Third little problemo: is the fact that provincial securities commissions are desperately trying to hang onto highly paid employment, despite having been caught sleeping on the job more than once. With the top guys paid over $500,000 per year in several provinces, it comes as no surprise that they feel Canada is better served by having them around. If word gets out that they are useless at investor protection...........and in fact they have become rather incestuous with the industry they regulate......well, anything could happen. They may have to go back to working inside the industry, which is another reason they are soft on anything industry related.

Related to problem number three is the issue of a Niagra-on-the-lake meeting with Frank of saskatchewan, some ministers of finance, some minsters of justice, all those in charge of provincial securities commissions.............to help decide how to "institute" a solution that will allow all those provincial guys to keep their jobs. "Jeez, guys, cant we all co-operate, and maybe approve each others work or something? Lets call it a "passport" system or something, so it sounds as if we are doing something new."

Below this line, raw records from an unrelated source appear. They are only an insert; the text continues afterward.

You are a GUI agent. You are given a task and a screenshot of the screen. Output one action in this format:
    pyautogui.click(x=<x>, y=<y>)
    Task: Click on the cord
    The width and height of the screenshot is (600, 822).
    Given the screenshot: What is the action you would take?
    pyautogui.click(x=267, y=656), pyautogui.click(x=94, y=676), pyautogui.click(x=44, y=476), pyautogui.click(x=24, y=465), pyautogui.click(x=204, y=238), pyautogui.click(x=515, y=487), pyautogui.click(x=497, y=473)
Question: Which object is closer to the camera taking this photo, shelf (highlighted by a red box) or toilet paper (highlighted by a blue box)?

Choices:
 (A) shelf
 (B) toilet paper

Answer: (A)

The problem with a "passport" system, where all the commissions will reduce the burden of having to comply with useless paperwork in thirteen jurisdictions...........thirteen jurisdictions in an economy the same size as that of Texas.............................this problem is compounded by the fact that they already have this passport in place. It is called a "free ride passport", and it is exactly what happened with the commission rebating exemption in saskatchewan. As I was talking to Frank, Minister of Justice of Sask, and he was trying as hard as he could to "wish" me out of his office, he gave me the excuse that, "we did not initiate that approval, it was initiated in another province". Yup, I had to give it to him, he was fast. Frank was trying to avoid millions of dollars of damage to thousands or tens of thousands of clients under his care by saying "johnny did it", or perhaps the analogy is better put that, "johnny did it first".
I said, " at the beginning and the end of the day, you still have YOUR department approving something that they now refuse to answer to. How it could possibly be in the public interest".

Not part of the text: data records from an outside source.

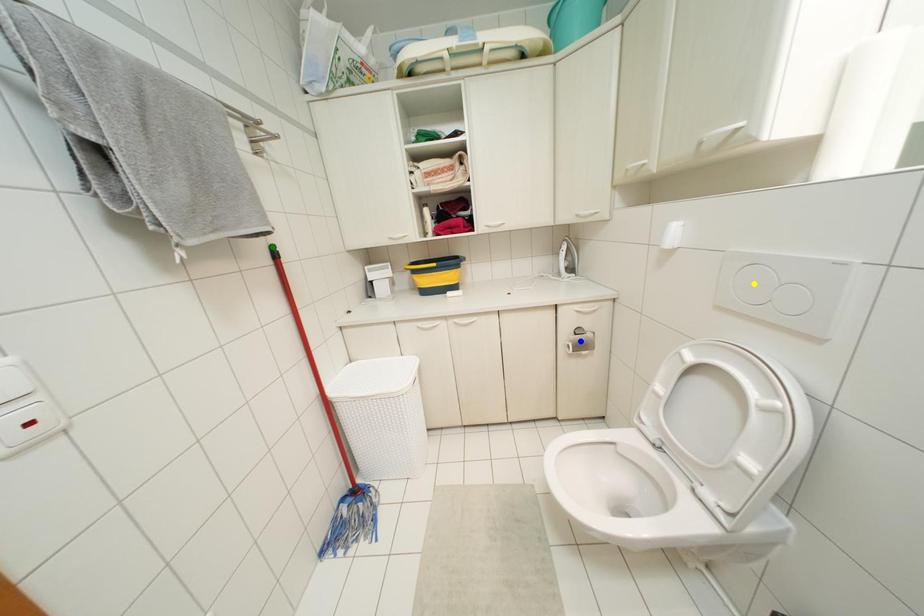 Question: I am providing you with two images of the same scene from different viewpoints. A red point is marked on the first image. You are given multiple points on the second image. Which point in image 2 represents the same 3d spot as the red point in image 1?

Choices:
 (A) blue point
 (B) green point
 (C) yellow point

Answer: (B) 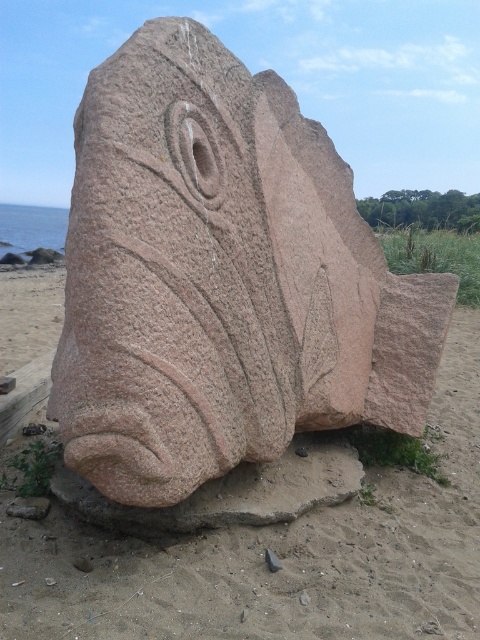 Question: Which point is closer to the camera taking this photo?

Choices:
 (A) (358, 602)
 (B) (162, 257)

Answer: (B)

Question: Can you confirm if pink granite fish at center is wider than pink stone fish at center?

Choices:
 (A) no
 (B) yes

Answer: (B)

Question: Among these points, which one is nearest to the camera?

Choices:
 (A) [26, 596]
 (B) [384, 376]

Answer: (A)

Question: Is pink granite fish at center further to the viewer compared to pink stone fish at center?

Choices:
 (A) yes
 (B) no

Answer: (B)

Question: Is pink granite fish at center bigger than pink stone fish at center?

Choices:
 (A) yes
 (B) no

Answer: (A) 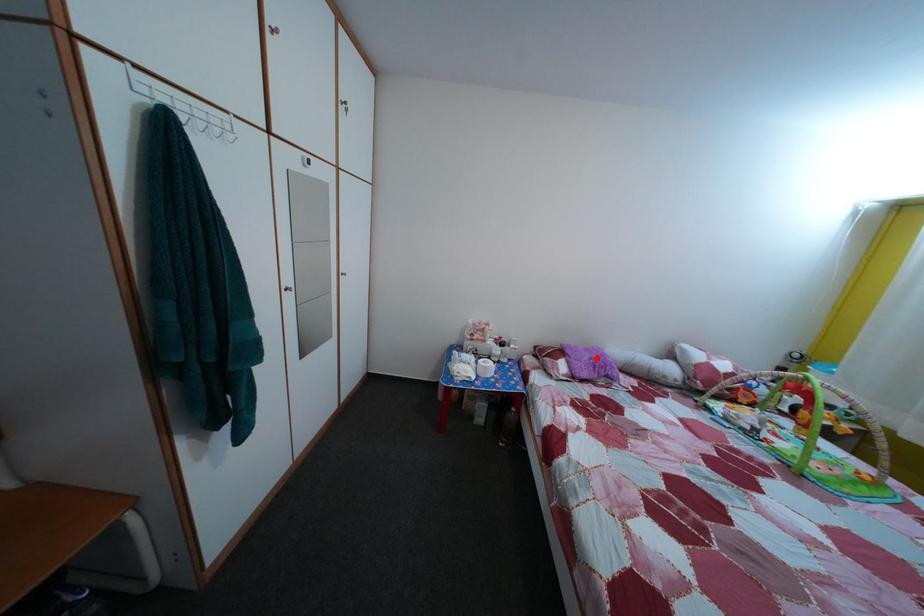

He said he would "look into it", and get back to me. I can hardly wait.

I got a funny answer from the Alberta Securities Commission. Well, not an answer so to speak, but more of a "go screw yourself". What else would I expect from an agency that spent $1.2 million dollars of industry money (did I mention that our securities commissions, as well as the self regulators are funded by industry?), simply to legally fight whether or not they should be subject to audit by the government auditor??? These guys are not hiding a thing!

So the score is securities commissions thirteen, and public accountability zero.

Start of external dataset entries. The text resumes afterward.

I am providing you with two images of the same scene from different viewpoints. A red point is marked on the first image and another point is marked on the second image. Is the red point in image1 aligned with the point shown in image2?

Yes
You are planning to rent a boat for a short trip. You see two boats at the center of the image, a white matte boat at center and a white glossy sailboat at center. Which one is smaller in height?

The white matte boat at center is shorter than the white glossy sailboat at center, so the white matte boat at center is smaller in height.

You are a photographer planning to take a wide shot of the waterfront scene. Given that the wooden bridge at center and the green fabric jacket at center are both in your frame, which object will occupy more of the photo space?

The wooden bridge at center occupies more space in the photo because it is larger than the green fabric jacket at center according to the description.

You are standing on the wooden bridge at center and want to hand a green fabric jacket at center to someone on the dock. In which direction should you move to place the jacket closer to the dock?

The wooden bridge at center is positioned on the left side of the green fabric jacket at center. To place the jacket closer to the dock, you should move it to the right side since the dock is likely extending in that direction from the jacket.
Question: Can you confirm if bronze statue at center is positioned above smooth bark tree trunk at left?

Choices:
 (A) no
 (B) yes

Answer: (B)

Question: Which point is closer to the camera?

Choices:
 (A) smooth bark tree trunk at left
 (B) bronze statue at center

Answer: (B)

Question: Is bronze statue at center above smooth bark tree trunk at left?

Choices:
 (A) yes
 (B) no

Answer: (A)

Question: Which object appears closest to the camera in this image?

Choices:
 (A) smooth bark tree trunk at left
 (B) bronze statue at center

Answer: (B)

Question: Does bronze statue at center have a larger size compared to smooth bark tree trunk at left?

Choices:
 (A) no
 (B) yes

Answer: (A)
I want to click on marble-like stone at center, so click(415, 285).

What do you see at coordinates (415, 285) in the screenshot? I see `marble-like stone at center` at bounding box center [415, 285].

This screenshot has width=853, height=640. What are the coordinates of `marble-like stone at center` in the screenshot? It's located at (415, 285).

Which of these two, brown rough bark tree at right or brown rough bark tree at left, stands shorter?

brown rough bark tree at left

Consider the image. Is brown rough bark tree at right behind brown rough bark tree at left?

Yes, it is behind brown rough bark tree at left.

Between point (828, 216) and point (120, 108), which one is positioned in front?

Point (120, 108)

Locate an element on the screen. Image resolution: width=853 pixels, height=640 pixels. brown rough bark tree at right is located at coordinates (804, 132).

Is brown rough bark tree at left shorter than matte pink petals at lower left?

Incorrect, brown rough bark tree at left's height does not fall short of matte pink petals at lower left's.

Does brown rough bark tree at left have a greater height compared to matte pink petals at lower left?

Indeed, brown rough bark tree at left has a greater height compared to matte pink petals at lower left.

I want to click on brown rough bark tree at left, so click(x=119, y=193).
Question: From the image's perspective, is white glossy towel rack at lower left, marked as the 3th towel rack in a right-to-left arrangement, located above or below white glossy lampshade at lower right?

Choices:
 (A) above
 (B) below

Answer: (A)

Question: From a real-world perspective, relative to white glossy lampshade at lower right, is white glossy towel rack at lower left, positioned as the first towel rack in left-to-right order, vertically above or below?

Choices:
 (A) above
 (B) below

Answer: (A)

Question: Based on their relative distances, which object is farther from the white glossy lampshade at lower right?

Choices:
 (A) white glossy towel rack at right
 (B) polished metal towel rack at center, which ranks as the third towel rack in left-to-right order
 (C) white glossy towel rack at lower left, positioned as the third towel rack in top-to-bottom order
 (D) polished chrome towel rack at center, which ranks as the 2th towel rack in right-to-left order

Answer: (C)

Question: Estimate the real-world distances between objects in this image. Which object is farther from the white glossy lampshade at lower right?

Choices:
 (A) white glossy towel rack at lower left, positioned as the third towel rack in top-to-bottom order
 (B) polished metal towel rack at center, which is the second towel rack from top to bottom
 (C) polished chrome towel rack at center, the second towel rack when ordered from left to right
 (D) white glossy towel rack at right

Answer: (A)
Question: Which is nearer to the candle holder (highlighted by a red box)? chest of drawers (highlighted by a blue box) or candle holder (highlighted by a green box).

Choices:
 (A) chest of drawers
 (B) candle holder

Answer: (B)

Talk to your MLA, and ask them if they will find an answer to the burning question?
"In what possible public interest would our provincial securities commission find it to grant a commission rebating exemption to one single investment firm, so they could turn client accounts over to proprietary products (move the dead stock)??"

If they can bodge together an answer for this one, ask them if there was any follow up, or any process to ensure the client protective conditions on this approval were followed up on or investigated?
I intend to ask as many as I can put myself in front of.

Better yet, ask an opposition party to start asking, no demanding answers to these questions.

I will keep you posted on the process and the progress as I go along.